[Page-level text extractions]
[Start of Attachment]

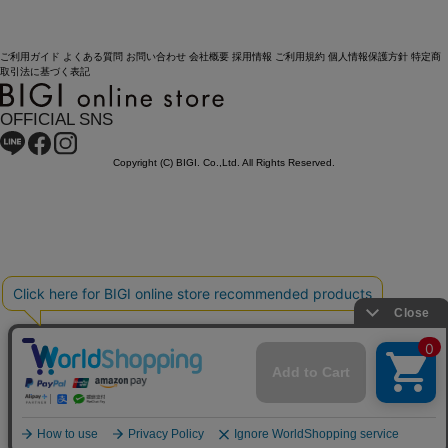
ご利用ガイド
よくある質問
お問い合わせ
会社概要
採用情報
ご利用規約
個人情報保護方針
特定商
取引法に基づく表記
OFFICIAL SNS
Copyright (C) BIGI. Co.,Ltd. All Rights Reserved.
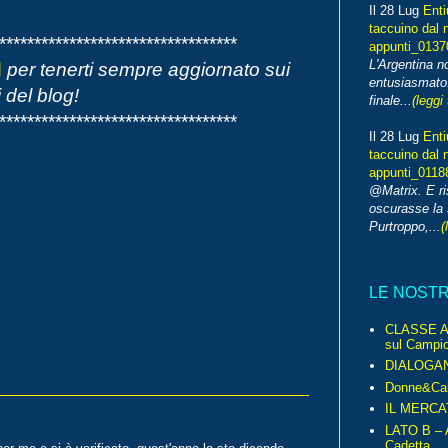
Il 28 Lug
Enti
taccuino dal 
**********************************
appunti_013
L'Argentina 
d
per tenerti sempre aggiornato sui
entusiasmato
 del blog!
finale...
(leggi 
**********************************
Il 28 Lug
Enti
taccuino dal 
appunti_0118
@Matrix. E ri
oscurasse la 
Purtroppo,...
(
LE NOST
CLASSE A 
sul Campio
DIALOGA
Donne&Cal
IL MERCA
LATO B – A
Cadetta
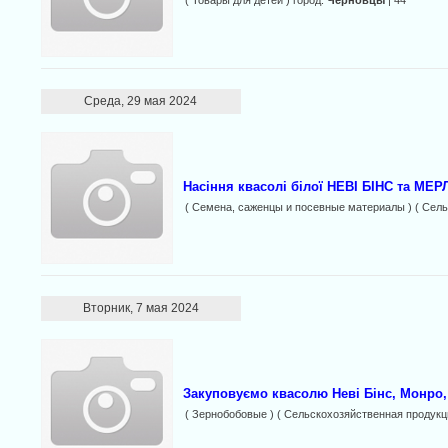
( Товары для детей ) город:
Черновцы
| 44
Среда, 29 мая 2024
Насіння квасолі білої НЕВІ БІНС та МЕРЛ
( Семена, саженцы и посевные материалы ) ( Сель
Вторник, 7 мая 2024
Закуповуємо квасолю Неві Бінс, Монро,
( Зернобобовые ) ( Сельскохозяйственная продукц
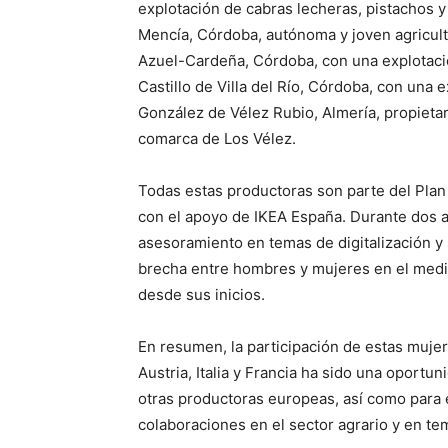
explotación de cabras lecheras, pistachos 
Mencía, Córdoba, autónoma y joven agriculto
Azuel-Cardeña, Córdoba, con una explotació
Castillo de Villa del Río, Córdoba, con una e
González de Vélez Rubio, Almería, propieta
comarca de Los Vélez.
Todas estas productoras son parte del Plan
con el apoyo de IKEA España. Durante dos 
asesoramiento en temas de digitalización y 
brecha entre hombres y mujeres en el medi
desde sus inicios.
En resumen, la participación de estas muj
Austria, Italia y Francia ha sido una oport
otras productoras europeas, así como para e
colaboraciones en el sector agrario y en 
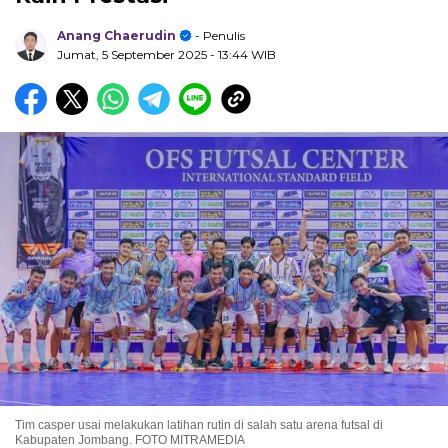
Anang Chaerudin
- Penulis
Jumat, 5 September 2025
- 13:44 WIB
Tim casper usai melakukan latihan rutin di salah satu arena futsal di
Kabupaten Jombang. FOTO MITRAMEDIA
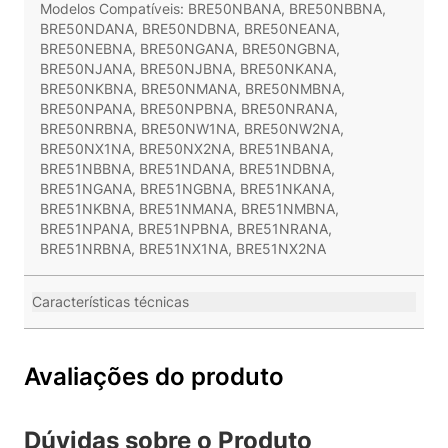
Modelos Compatíveis: BRE50NBANA, BRE50NBBNA,
BRE50NDANA, BRE50NDBNA, BRE50NEANA,
BRE50NEBNA, BRE50NGANA, BRE50NGBNA,
BRE50NJANA, BRE50NJBNA, BRE50NKANA,
BRE50NKBNA, BRE50NMANA, BRE50NMBNA,
BRE50NPANA, BRE50NPBNA, BRE50NRANA,
BRE50NRBNA, BRE50NW1NA, BRE50NW2NA,
BRE50NX1NA, BRE50NX2NA, BRE51NBANA,
BRE51NBBNA, BRE51NDANA, BRE51NDBNA,
BRE51NGANA, BRE51NGBNA, BRE51NKANA,
BRE51NKBNA, BRE51NMANA, BRE51NMBNA,
BRE51NPANA, BRE51NPBNA, BRE51NRANA,
BRE51NRBNA, BRE51NX1NA, BRE51NX2NA
Características técnicas
Avaliações do produto
Dúvidas sobre o Produto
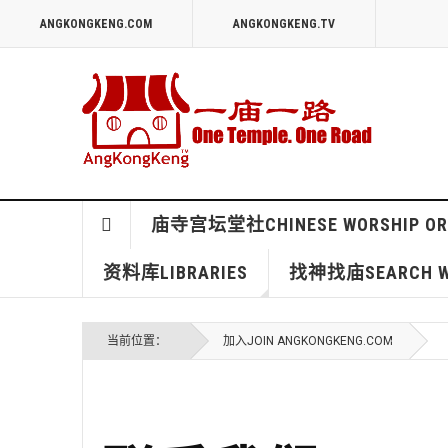
ANGKONGKENG.COM
ANGKONGKENG.TV
庙寺宫坛堂社CHINESE WORSHIP OR
资料库LIBRARIES
找神找庙SEARCH WO
当前位置：
加入JOIN ANGKONGKENG.COM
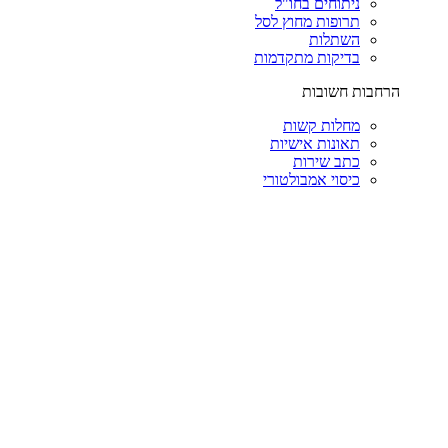
ניתוחים בחו"ל
תרופות מחוץ לסל
השתלות
בדיקות מתקדמות
הרחבות חשובות
מחלות קשות
תאונות אישיות
כתב שירות
כיסוי אמבולטורי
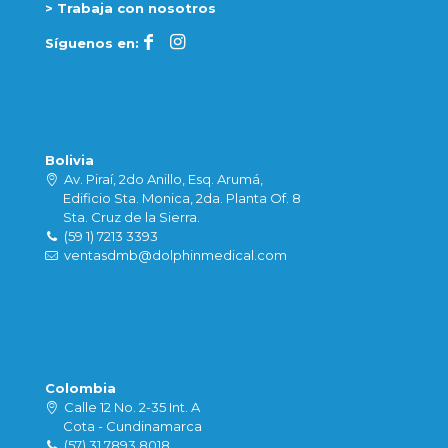
> Trabaja con nosotros
Síguenos en:
Bolivia
Av. Piraí, 2do Anillo, Esq. Arumá,
Edificio Sta. Monica, 2da. Planta Of. 8
Sta. Cruz de la Sierra.
(59 1) 7213 3393
ventasdmb@dolphinmedical.com
Colombia
Calle 12 No. 2-35 Int. A
Cota - Cundinamarca
(57) 31 7893 8018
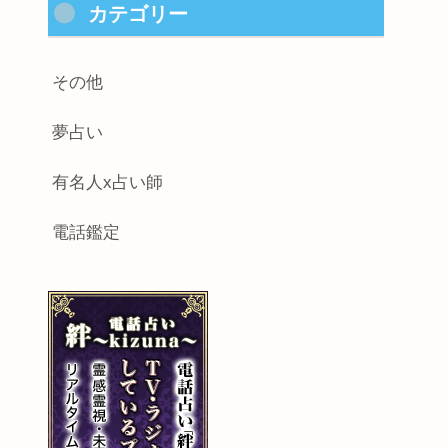
カテゴリー
その他
夢占い
有名人x占い師
電話鑑定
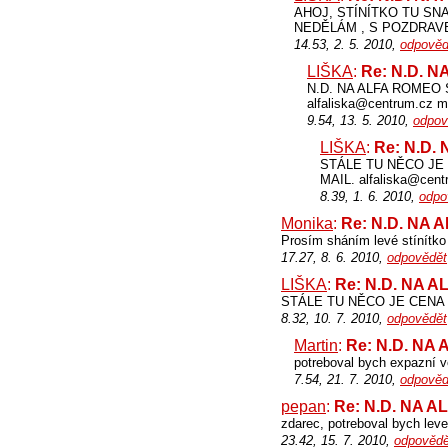
AHOJ, STÍNÍTKO TU SN
NEDĚLÁM , S POZDRAV
14.53, 2. 5. 2010,
odpověd
LIŠKA
:
Re: N.D. 
N.D. NA ALFA ROMEO 
alfaliska@centrum.cz m
9.54, 13. 5. 2010,
odpov
LIŠKA
:
Re: N.D.
STÁLE TU NĚCO JE
MAIL. alfaliska@cent
8.39, 1. 6. 2010,
odpo
Monika
:
Re: N.D. NA 
Prosím sháním levé stínítko 
17.27, 8. 6. 2010,
odpovědět
LIŠKA
:
Re: N.D. NA 
STÁLE TU NĚCO JE CENA J
8.32, 10. 7. 2010,
odpovědět
Martin
:
Re: N.D. NA
potreboval bych expazní v
7.54, 21. 7. 2010,
odpověd
pepan
:
Re: N.D. NA 
zdarec, potreboval bych leve
23.42, 15. 7. 2010,
odpovědě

[End of Attachment]

In the records above, find each line with the word "Vélez" and copy it.

Answer for this exercise:
González de Vélez Rubio, Almería, propieta
comarca de Los Vélez.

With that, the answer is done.